Epigenomic manipulation reveals the relationship between locus specific chromatin dynamics and gene expression

Dysregulation of epigenetic processes leads to a plethora of abnormalities including disease states such as cancer. Therapies focused on epigenetic modulation alter gene expression to correct dysfunction, though the mechanisms and perpetuation of these states is unknown. Here, we use integrated epigenomics and three-dimensional chromatin structure-function analyses after acute histone deacetylase inhibitor cancer drug treatment (suberoylanilide hydroxamic acid in lung cancer cells). Treatment induced substantial (13%) genomic rearrangement that rebounds despite persistent gene expression changes and spreading of acetylation.
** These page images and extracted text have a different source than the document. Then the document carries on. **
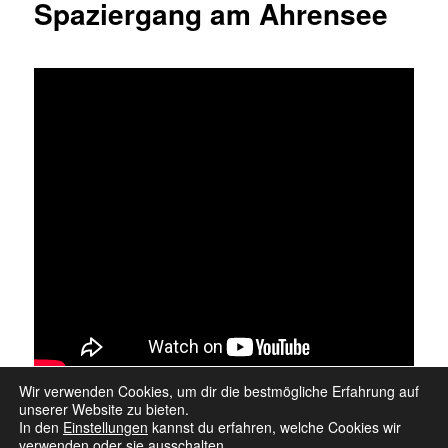
Spaziergang am Ahrensee
Wir verwenden Cookies, um dir die bestmögliche Erfahrung auf
unserer Website zu bieten.
In den
Einstellungen
kannst du erfahren, welche Cookies wir
verwenden oder sie ausschalten.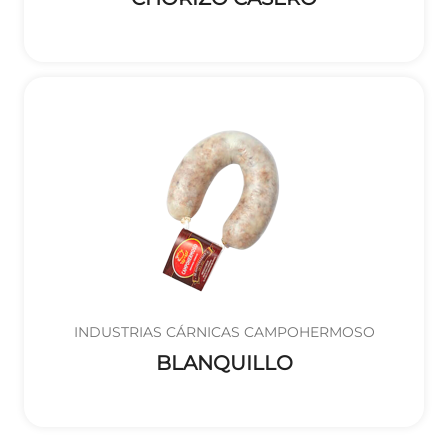
INDUSTRIAS CÁRNICAS CAMPOHERMOSO
BLANQUILLO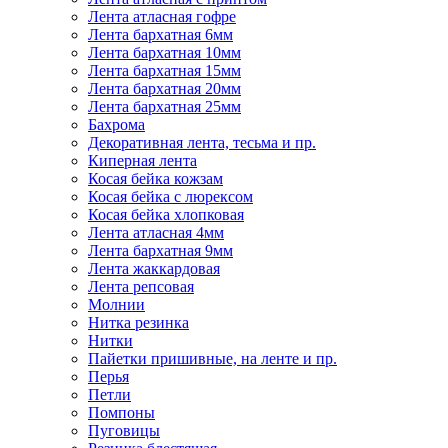
Лента атласная гофре
Лента бархатная 6мм
Лента бархатная 10мм
Лента бархатная 15мм
Лента бархатная 20мм
Лента бархатная 25мм
Бахрома
Декоративная лента, тесьма и пр.
Киперная лента
Косая бейка кожзам
Косая бейка с люрексом
Косая бейка хлопковая
Лента атласная 4мм
Лента бархатная 9мм
Лента жаккардовая
Лента репсовая
Молнии
Нитка резинка
Нитки
Пайетки пришивные, на ленте и пр.
Перья
Петли
Помпоны
Пуговицы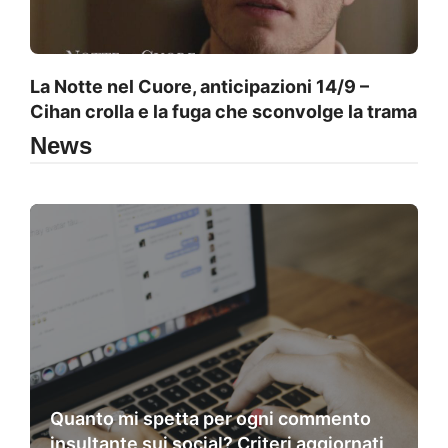
La Notte nel Cuore, anticipazioni 14/9 –
Cihan crolla e la fuga che sconvolge la trama
News
Quanto mi spetta per ogni commento
insultante sui social? Criteri aggiornati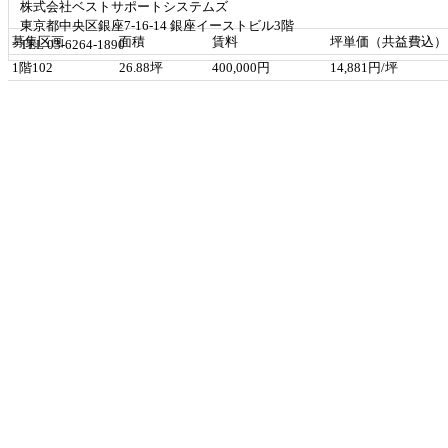
株式会社ベストサポートシステムズ
東京都中央区銀座7-16-14 銀座イーストビル3階
募集区画
面積
賃料
坪単価（共益費込）
TEL 03-6264-1890
1階102
26.88坪
400,000円
14,881円/坪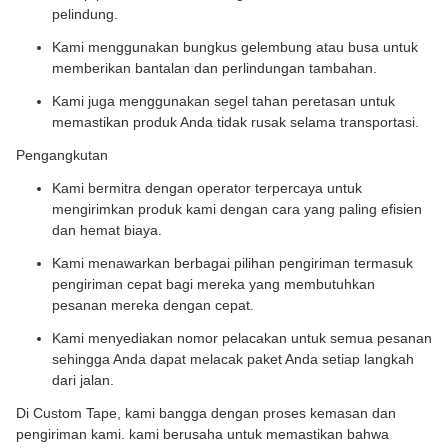
pelindung.
Kami menggunakan bungkus gelembung atau busa untuk
memberikan bantalan dan perlindungan tambahan.
Kami juga menggunakan segel tahan peretasan untuk
memastikan produk Anda tidak rusak selama transportasi.
Pengangkutan
Kami bermitra dengan operator terpercaya untuk
mengirimkan produk kami dengan cara yang paling efisien
dan hemat biaya.
Kami menawarkan berbagai pilihan pengiriman termasuk
pengiriman cepat bagi mereka yang membutuhkan
pesanan mereka dengan cepat.
Kami menyediakan nomor pelacakan untuk semua pesanan
sehingga Anda dapat melacak paket Anda setiap langkah
dari jalan.
Di Custom Tape, kami bangga dengan proses kemasan dan
pengiriman kami. kami berusaha untuk memastikan bahwa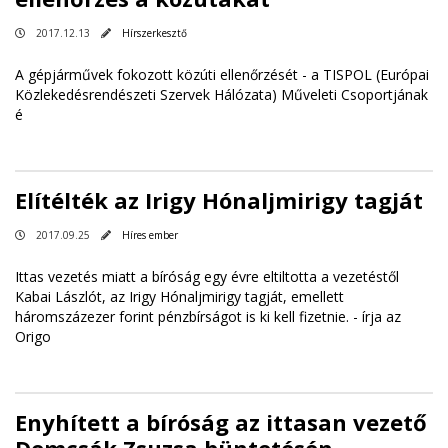
2017.12.13
Hírszerkesztő
A gépjárművek fokozott közúti ellenőrzését - a TISPOL (Európai
Közlekedésrendészeti Szervek Hálózata) Műveleti Csoportjának
é
Elítélték az Irigy Hónaljmirigy tagját
2017.09.25
Híres ember
Ittas vezetés miatt a bíróság egy évre eltiltotta a vezetéstől
Kabai Lászlót, az Irigy Hónaljmirigy tagját, emellett
háromszázezer forint pénzbírságot is ki kell fizetnie. -
írja az
Origo
Enyhített a bíróság az ittasan vezető
Demcsák Zsuzsa büntetésén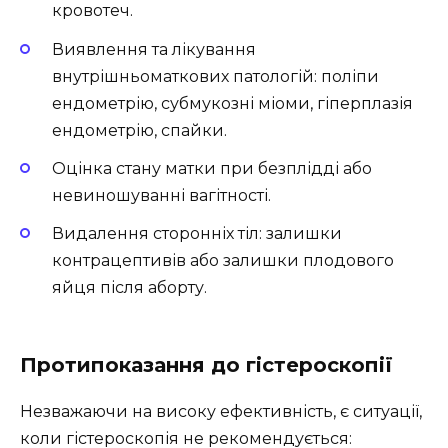
кровотеч.
Виявлення та лікування
внутрішньоматкових патологій: поліпи
ендометрію, субмукозні міоми, гіперплазія
ендометрію, спайки.
Оцінка стану матки при безплідді або
невиношуванні вагітності.
Видалення сторонніх тіл: залишки
контрацептивів або залишки плодового
яйця після аборту.
Протипоказання до гістероскопії
Незважаючи на високу ефективність, є ситуації,
коли гістероскопія не рекомендується: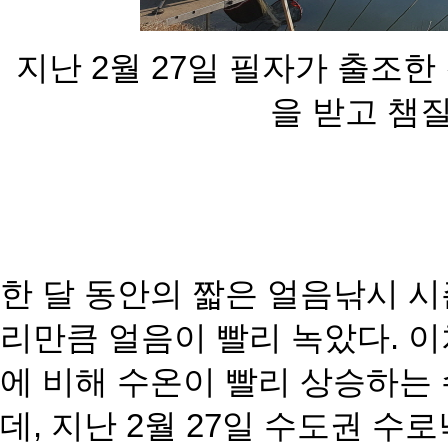
지난 2월 27일 필자가 출조한
을 받고 챔
질
한 달 동안의 짧은 얼음낚시 
리만큼 얼음이 빨리 녹았다. 
에 비해 수온이 빨리 상승하는
데, 지난 2월 27일 수도권 수로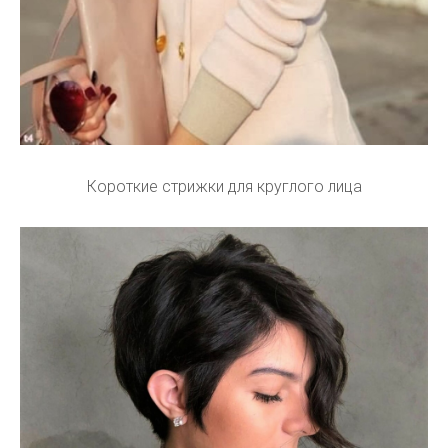
Короткие стрижки для круглого лица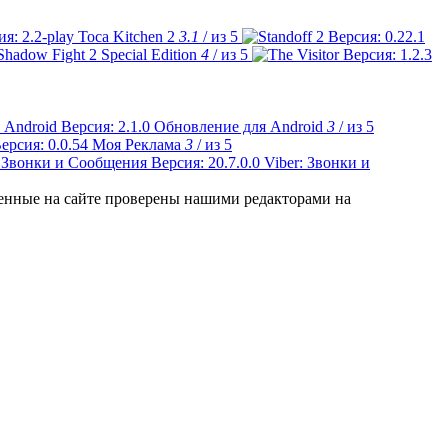
Toca Kitchen 2
3.1
/ из 5
Shadow Fight 2 Special Edition
4
/ из 5
Обновление для Android
3
/ из 5
Моя Реклама
3
/ из 5
Viber: Звонки и
ленные на сайте проверены нашими редакторами на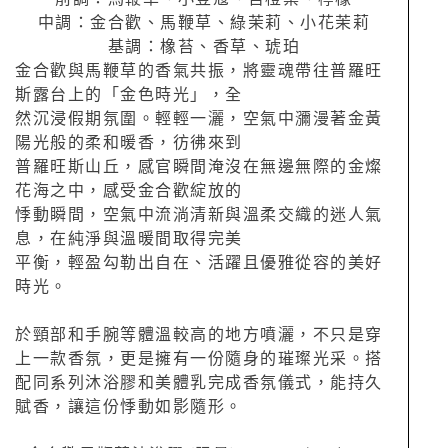
中調：金合歡、馬鞭草、綠茉莉、小花茉莉
基調：橡苔、香草、琥珀
金合歡與馬鞭草的香氣共振，將靈魂帶往普羅旺
斯露台上的「金色時光」，全
然沉浸假期氛圍。輕輕一灑，空氣中瀰漫著金黃
陽光般的柔和暖香，彷彿來到
普羅旺斯山丘，感官瞬間淹沒在無邊無際的金燦
花海之中，感受金合歡綻放的
悸動瞬間，空氣中流淌清新與溫柔交織的迷人氣
息，在純淨與溫暖間取得完美
平衡，輕盈勾勒出自在、活躍且優雅從容的美好
時光。
於頸部和手腕等體溫較高的地方噴灑，不只是穿
上一款香氛，更是擁有一份隨身的璀璨光采。搭
配同系列沐浴膠和美體乳完成香氛儀式，能持久
賦香，讓這份悸動如影隨形。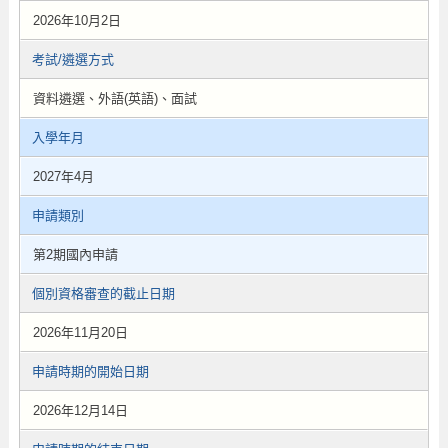
2026年10月2日
考試/遴選方式
資料遴選、外語(英語)、面試
入學年月
2027年4月
申請類別
第2期國內申請
個別資格審查的截止日期
2026年11月20日
申請時期的開始日期
2026年12月14日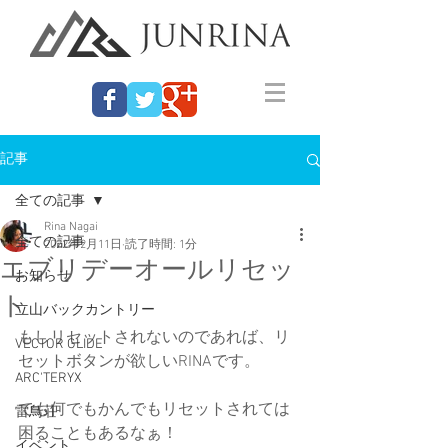
記事
全ての記事
Rina Nagai
全ての記事
2022年2月11日
読了時間: 1分
エブリデーオールリセッ
お知らせ
ト
立山バックカントリー
もしリセットされないのであれば、リ
VECTOR GLIDE
セットボタンが欲しいRINAです。
ARC'TERYX
でも何でもかんでもリセットされては
雷鳥荘
困ることもあるなぁ！
イベント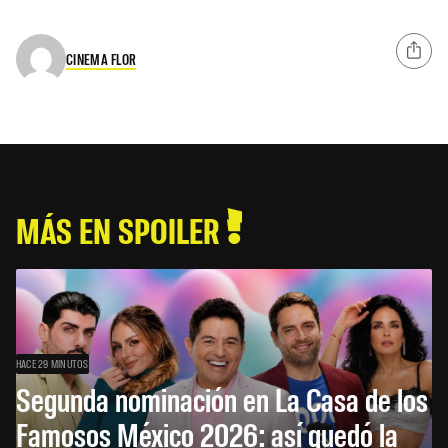
CINEMA FLOR
MÁS EN SPOILER
HACE 29 MINUTOS
Segunda nominación en La Casa de los
Famosos México 2026: así quedó la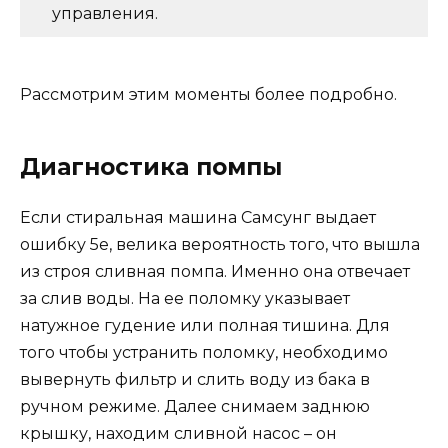
управления.
Рассмотрим этим моменты более подробно.
Диагностика помпы
Если стиральная машина Самсунг выдает
ошибку 5e, велика вероятность того, что вышла
из строя сливная помпа. Именно она отвечает
за слив воды. На ее поломку указывает
натужное гудение или полная тишина. Для
того чтобы устранить поломку, необходимо
вывернуть фильтр и слить воду из бака в
ручном режиме. Далее снимаем заднюю
крышку, находим сливной насос – он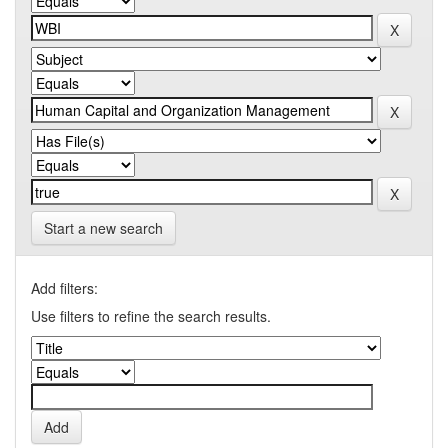
Start a new search
Add filters:
Use filters to refine the search results.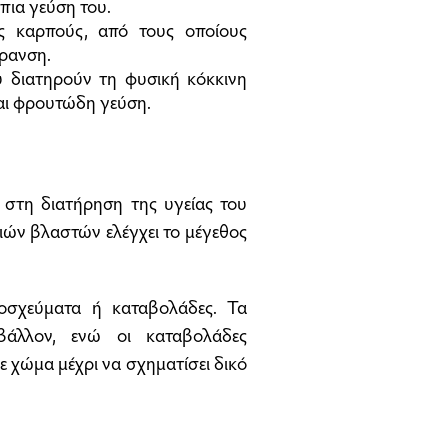
πια γεύση του.
ς καρπούς, από τους οποίους
ήρανση.
υ διατηρούν τη φυσική κόκκινη
και φρουτώδη γεύση.
στη διατήρηση της υγείας του
ιών βλαστών ελέγχει το μέγεθος
οσχεύματα ή καταβολάδες. Τα
βάλλον, ενώ οι καταβολάδες
 χώμα μέχρι να σχηματίσει δικό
The chromatin functional landscape (accessibility, active transcription modification, and gene expression) is controlled and locus-specific, while chromatin contacts are globally altered resulting in a moderate weakening of topologically associating domains. Chromatin states are more dynamic at transcriptionally active loci while genes with reduced expression are epigenetically stable suggesting chromatin architectural turnover and nucleosome remodeling is locus-specific and underlies the bidirectional expression changes. Thus, local 3D chromatin and genome structural dynamics is integral for loci regulation in response to epigenomic perturbation. The partial persistence of these altered features may have larger implications for efficacy of epigenetic drugs in amelioration of disease states.